§ The problem
From the listing below, pull out all lines with "because" in them.

§ Provided data
• • • •

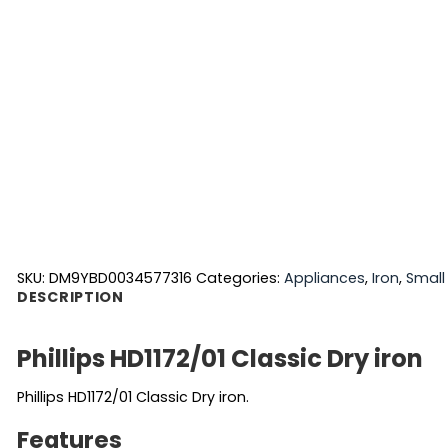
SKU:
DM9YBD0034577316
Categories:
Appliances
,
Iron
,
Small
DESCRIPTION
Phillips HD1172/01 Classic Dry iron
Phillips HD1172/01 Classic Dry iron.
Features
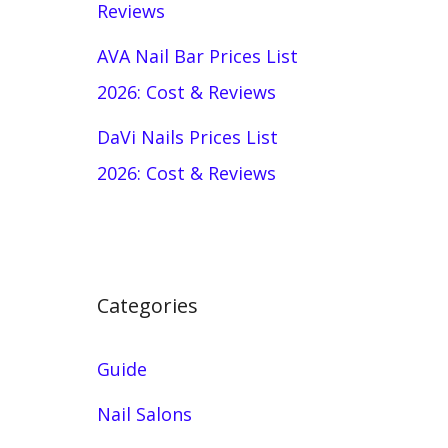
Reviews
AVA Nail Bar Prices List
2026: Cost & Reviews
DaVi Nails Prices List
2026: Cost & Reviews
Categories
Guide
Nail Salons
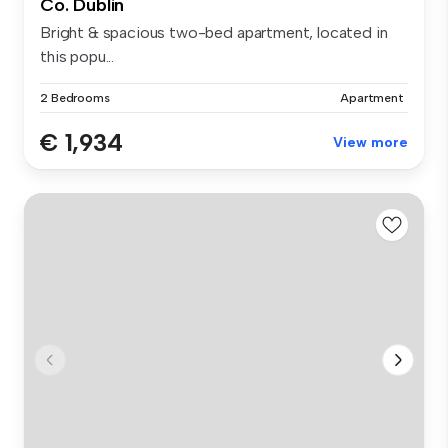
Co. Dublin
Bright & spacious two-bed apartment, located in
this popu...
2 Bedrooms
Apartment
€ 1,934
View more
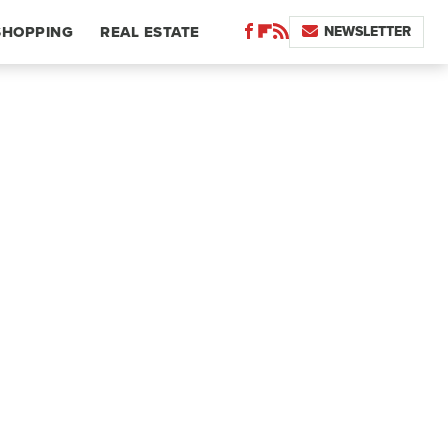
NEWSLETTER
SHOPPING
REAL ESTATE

• • • •

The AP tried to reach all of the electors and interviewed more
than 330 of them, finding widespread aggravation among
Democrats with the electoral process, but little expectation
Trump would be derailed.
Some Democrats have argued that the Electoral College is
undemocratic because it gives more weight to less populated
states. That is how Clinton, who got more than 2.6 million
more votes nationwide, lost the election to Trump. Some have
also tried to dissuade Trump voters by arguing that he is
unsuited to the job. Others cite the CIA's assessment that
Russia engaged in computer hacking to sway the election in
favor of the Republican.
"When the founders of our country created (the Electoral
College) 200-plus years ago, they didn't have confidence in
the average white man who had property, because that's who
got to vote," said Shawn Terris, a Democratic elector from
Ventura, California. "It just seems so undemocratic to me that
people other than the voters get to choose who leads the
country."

• • • •

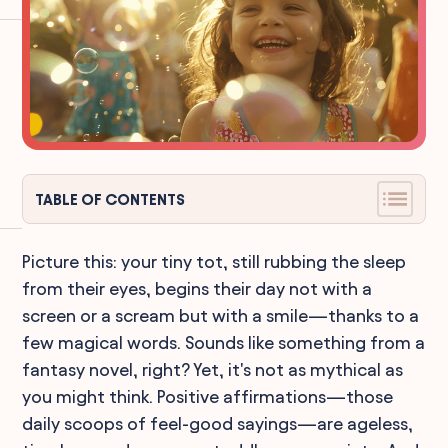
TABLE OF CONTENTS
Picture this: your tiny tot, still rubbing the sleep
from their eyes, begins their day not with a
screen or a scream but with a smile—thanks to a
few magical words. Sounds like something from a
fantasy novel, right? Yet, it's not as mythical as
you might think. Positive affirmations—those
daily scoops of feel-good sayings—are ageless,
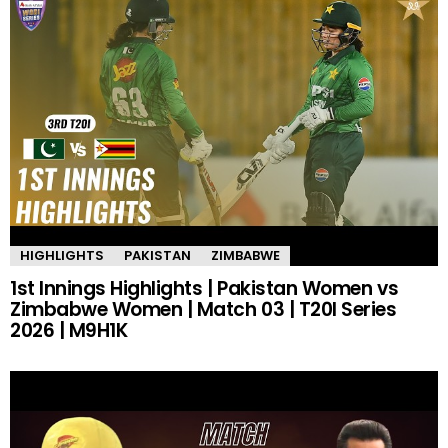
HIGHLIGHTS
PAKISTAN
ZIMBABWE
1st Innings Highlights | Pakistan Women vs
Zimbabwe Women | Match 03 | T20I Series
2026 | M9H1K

• • • •

§ Answer space
undemocratic because it gives more weight to less populated
the average white man who had property, because that's who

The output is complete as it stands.